La terre sous les pas 3
La plus grande part de nous est invisible, et ce qu’on voit est différent pour chacun. Nous sommes des lieux, des paysages, des souvenirs. Nous sommes d’autres temps. Nous sommes mille choses, une table, une chaise, le goût d’une framboise, une goutte de sang laissée sur une épine, la dernière goutte de pluie, le premier flocon de neige.
Le monde muet des herbes nous ramène à la voix. Les plantes gorgées d’eau apporte l’oasis au milieu du désir. La terre sous les pas réinvente la route. L’orage a traversé l’humus pour enfanter la pierre. L’absolu nous fait signe à la pointe d’une branche, d’une aile, d’un nuage. Un feu de foyer ravive la fraîcheur de la vie. S’il faut à la main une table pour écrire, il faut à la parole une chaise de silence.
Nous mangeons tous le même pain du ciel. Nous buvons la même eau, de la plante aux oiseaux, de l’humus aux montagnes. La faim trouve sa proie dans l’habit d’une noisette, la chambre d’un verger, le pistil d’une fleur. J’ai appris la bonté en regardant la pluie, toutes ces fleurs qui sourient pour une seule goutte d’eau, toutes ces feuilles qui tremblent, tous ces ruisseaux qui jouent dans la marelle des vagues. J’écris comme on lance un ballon l’autre côté du mur, pour le simple plaisir d’enjamber l’inconnu. Il retombe toujours en plein centre du monde avant de rebondir.
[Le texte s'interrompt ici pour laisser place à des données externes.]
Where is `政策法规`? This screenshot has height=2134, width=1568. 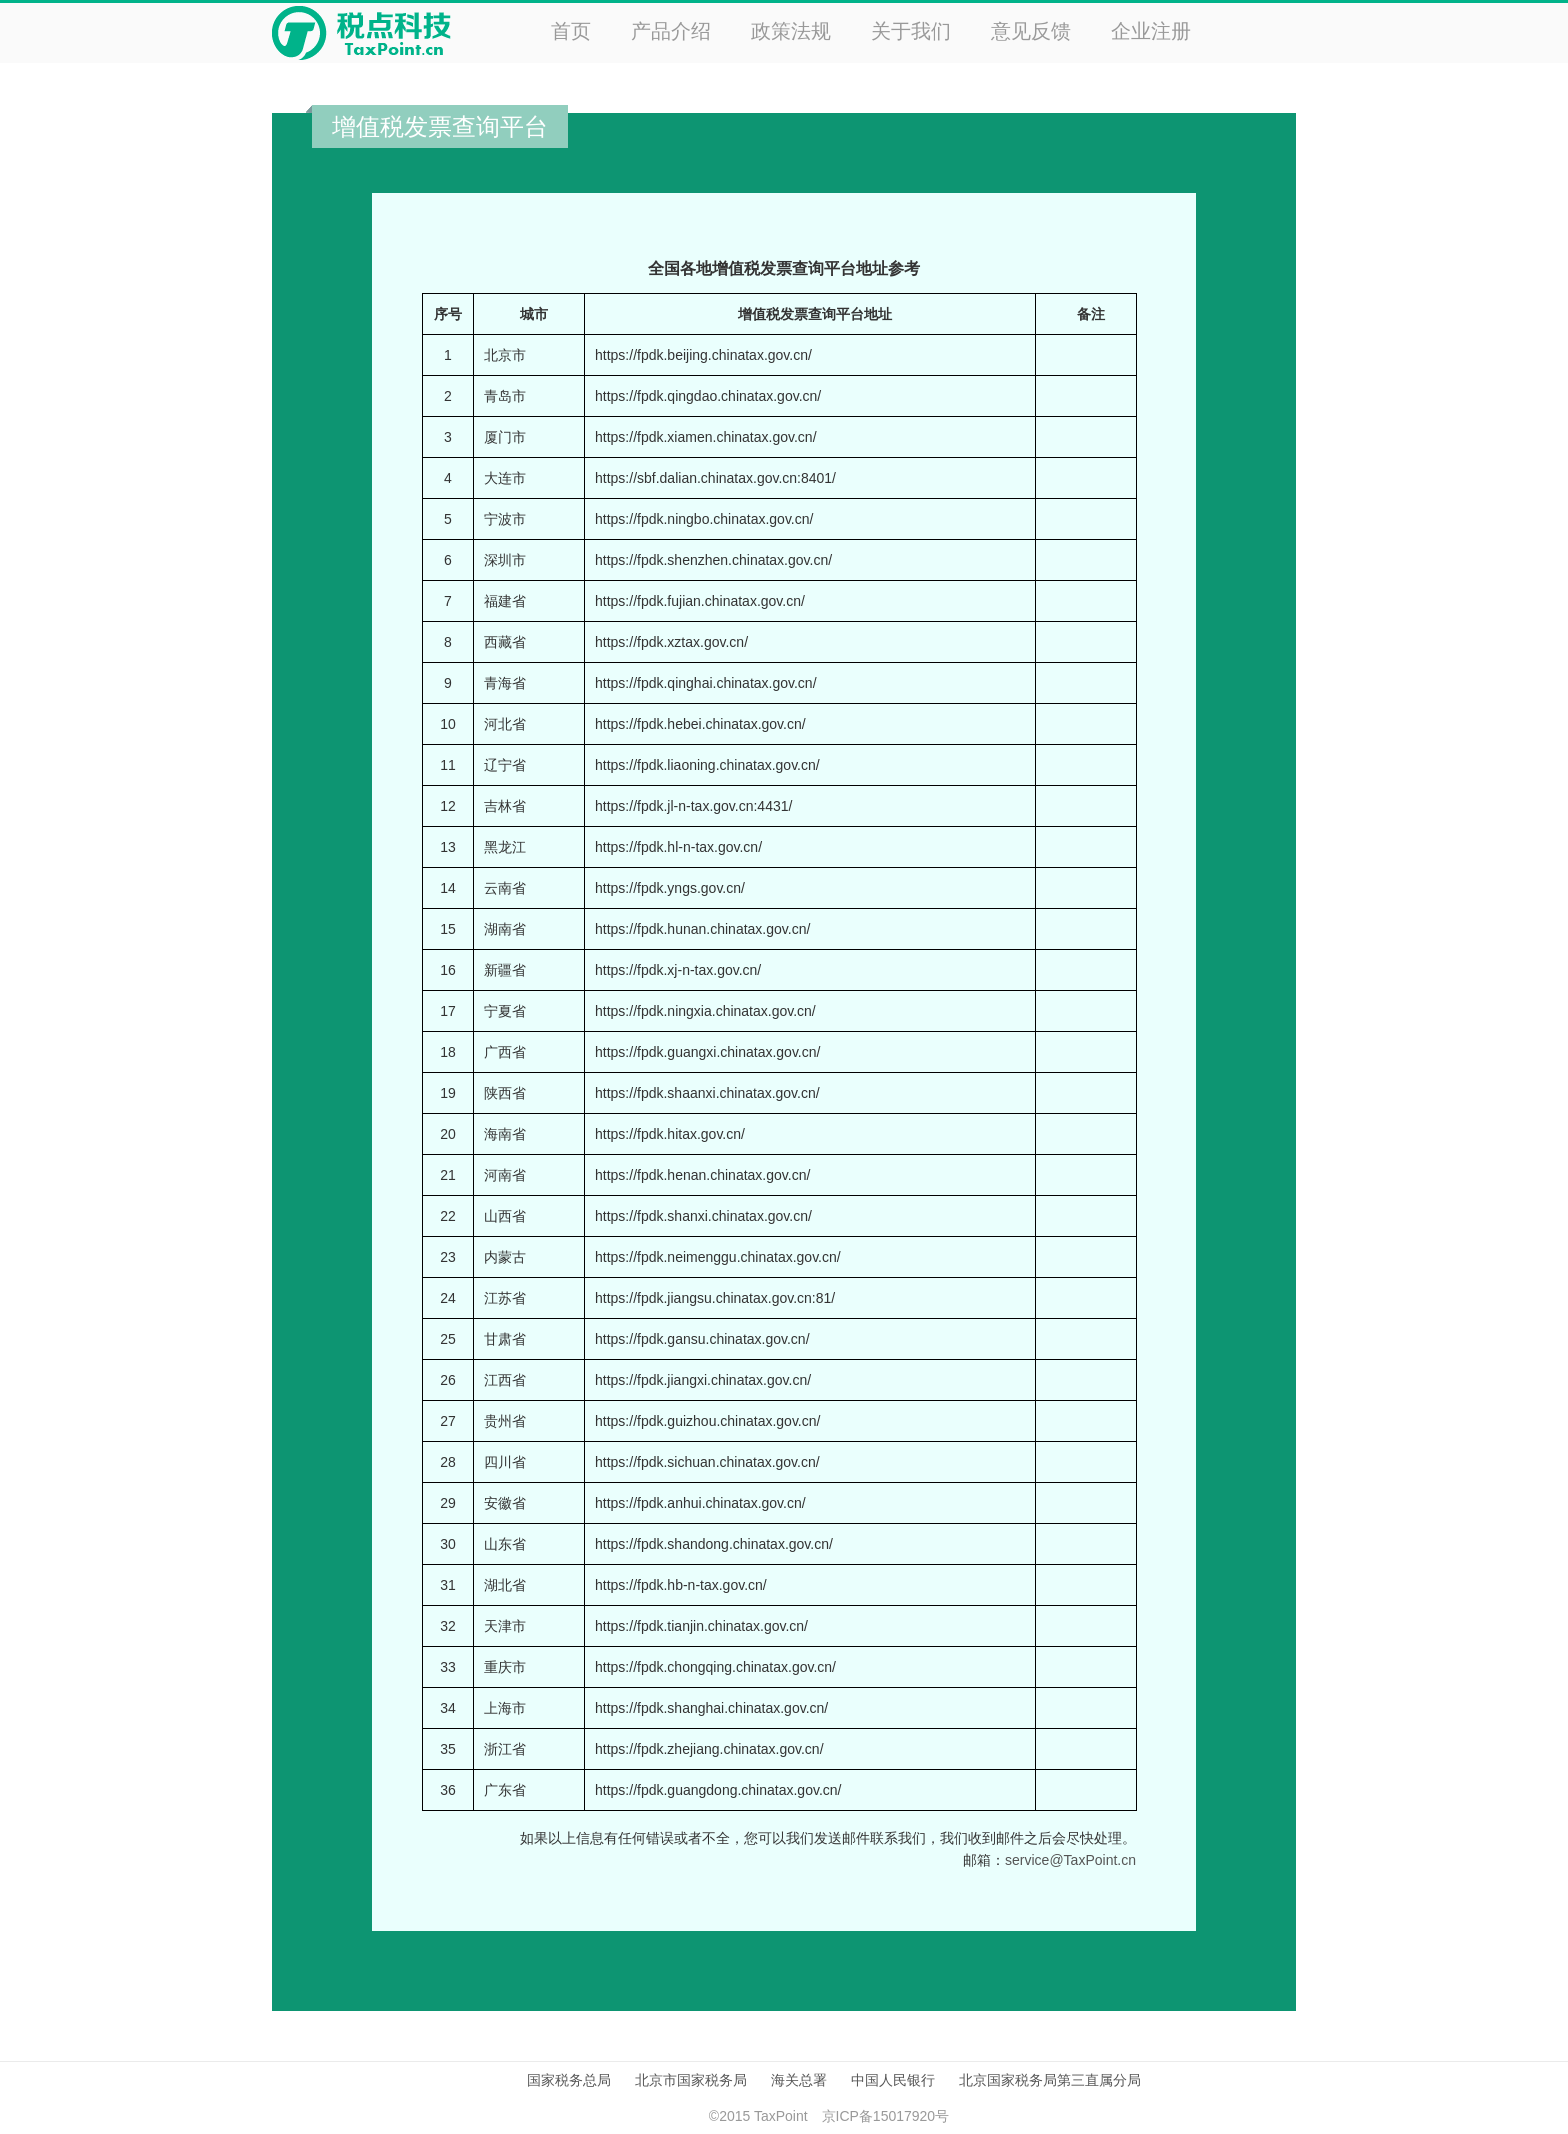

Je ne crois pas en Dieu mais je laisse un verre d’eau sur la table, une clef sur la porte, une lampe à la fenêtre. Lorsque le vent visite un arbre, il n’oublie pas une feuille, pas un seul recoin. La sève monte jusqu’aux doigts des branches pour se joindre à la danse. Pour écrire, je dois entendre la vie autour de moi, sinon la page reste sourde et le crayon muet.